古代エジプト人もピタゴラスの定理に相当する何かは知っていた。古代世界の数学事情

わりと最近、古代バビロニア人がピタゴラスの定理を知っていて応用もしていた! みたいな話が大々的に報じられていたけれど、うーんいや、それ別に新発見じゃなくて昔からあったよねえ…と、ちょっと思った。
数学問題の解き方として数式などが紹介されているけれど、どう解釈すればいいのかが悩ましく、解釈によって古代人がどこまで理解していたかの説が変わるというあたりで…。


★バビロニアの数学タブレットについては以下を参照

プリンプトン322とシュメール/バビロニアの数学
https://55096962.at.webry.info/201709/article_15.html


で、これとほぼ同じくらいの時代の古代エジプトにも、実は同じようなピタゴラスの定理に相当する考え方を理解していただろうという数学パピルスが存在する。それがこちら、ベルリン・パピルス6619というものだ。

★Berlin Papyrus 6619

https://en.wikipedia.org/wiki/Berlin_Papyrus_6619
Papyrus_Berlin_6619.jpg


書かれたのは中王国時代で、だいたい紀元前1800年前後だろうとされているので、ほぼプリンプトン322と同じくらいの時代になる。ただ、あまりにも断片的なため解釈が難しく、「おそらくピタゴラスの定理に相当する何らかの知識は持っていただろう」くらいの言い方をされている。
書かれている数学問題は以下のような内容で、現代風にxとyの方程式に置き換えれば答えが出せる問題になっている。
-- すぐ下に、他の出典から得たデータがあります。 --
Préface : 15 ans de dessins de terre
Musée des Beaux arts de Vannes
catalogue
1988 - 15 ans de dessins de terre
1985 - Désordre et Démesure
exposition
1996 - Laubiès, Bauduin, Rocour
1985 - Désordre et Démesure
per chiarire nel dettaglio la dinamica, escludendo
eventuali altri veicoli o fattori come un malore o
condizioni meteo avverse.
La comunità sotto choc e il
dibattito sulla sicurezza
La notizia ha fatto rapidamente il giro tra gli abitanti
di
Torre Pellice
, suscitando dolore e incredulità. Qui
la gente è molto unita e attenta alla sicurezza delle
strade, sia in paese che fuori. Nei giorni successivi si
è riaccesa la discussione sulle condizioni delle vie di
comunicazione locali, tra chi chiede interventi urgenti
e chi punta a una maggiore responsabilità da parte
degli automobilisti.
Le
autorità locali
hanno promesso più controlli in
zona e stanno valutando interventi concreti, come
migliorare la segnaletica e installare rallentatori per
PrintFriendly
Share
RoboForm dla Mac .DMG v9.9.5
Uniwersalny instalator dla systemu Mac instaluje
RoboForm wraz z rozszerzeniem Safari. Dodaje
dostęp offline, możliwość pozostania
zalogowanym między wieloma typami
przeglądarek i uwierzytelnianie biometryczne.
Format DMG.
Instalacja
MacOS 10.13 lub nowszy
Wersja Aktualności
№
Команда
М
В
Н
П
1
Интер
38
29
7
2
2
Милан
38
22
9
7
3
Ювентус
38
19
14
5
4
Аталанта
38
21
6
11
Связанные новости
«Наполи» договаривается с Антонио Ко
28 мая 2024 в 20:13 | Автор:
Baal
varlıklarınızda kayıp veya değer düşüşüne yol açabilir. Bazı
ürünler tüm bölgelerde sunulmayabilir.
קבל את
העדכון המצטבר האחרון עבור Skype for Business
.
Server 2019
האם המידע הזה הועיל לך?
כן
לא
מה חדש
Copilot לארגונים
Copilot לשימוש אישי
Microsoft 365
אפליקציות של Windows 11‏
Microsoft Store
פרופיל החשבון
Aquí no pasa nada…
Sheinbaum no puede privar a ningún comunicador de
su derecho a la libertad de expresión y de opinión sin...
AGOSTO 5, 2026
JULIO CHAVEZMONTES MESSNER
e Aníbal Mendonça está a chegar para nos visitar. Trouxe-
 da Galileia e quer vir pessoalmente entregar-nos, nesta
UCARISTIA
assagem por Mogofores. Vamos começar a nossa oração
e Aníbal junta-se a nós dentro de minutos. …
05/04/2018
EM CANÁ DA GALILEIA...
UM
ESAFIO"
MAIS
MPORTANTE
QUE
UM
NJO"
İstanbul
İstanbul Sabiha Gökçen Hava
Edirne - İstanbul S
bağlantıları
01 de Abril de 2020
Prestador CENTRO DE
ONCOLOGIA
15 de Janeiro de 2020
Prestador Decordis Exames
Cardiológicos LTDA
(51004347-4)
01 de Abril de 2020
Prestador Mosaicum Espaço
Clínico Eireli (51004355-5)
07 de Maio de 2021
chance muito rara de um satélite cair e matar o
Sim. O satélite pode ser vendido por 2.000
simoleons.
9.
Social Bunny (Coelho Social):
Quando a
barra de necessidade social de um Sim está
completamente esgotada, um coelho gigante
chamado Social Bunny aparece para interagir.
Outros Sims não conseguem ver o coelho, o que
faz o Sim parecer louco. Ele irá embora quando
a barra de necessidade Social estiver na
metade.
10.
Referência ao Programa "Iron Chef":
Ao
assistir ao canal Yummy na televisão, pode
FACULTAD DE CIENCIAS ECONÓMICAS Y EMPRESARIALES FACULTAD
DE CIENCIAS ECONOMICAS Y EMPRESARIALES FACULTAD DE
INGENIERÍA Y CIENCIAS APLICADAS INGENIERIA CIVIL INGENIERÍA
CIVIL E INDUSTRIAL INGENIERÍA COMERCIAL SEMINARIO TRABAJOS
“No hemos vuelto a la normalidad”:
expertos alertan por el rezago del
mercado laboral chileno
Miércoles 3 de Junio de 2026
"the area of a square of 100 is equal to that of two smaller squares. The side of one is ½ + ¼ the side of the other."

エジプトとメソポタミアは、古代史的には別の地域として扱われるが、隣同士なのでけっこう知識の融通をしていた痕跡が見られ、ほぼ同時に同水準の文化レベルの品が残っていることが多い。数学や天文学の知識は特に顕著だと思う。
なので、本当は「古代のメソポタミア人は既にピタゴラスの定理を知っていた! ナ・ナンダッテー」ではなく、「古代オリエント世界ではギリシア人の使った数学知識の原型が広く存在していましたよ。別にゼロから数学知識をひねり出さなくても基礎はできてたんですよ。」というだけの話だと思う。

ていうか西洋文明が古代ギリシャに始まると思ってる昔の古典主義者でもなければ、わりと当たり前な話だとも思う。


あと多分、これらの知識は、畑の面積を計算してとるべき税金を計算するなどの実務にも多く使われていたのだと思われる。
数学問題という形式で知識が残っているのは、書紀やお役人に問題で学習させて、現場でその知識をバリバリ使ってもらうためだからだ。必要があって生み出されたものだとすれば、既に洗練された形になっているのも当然と言える。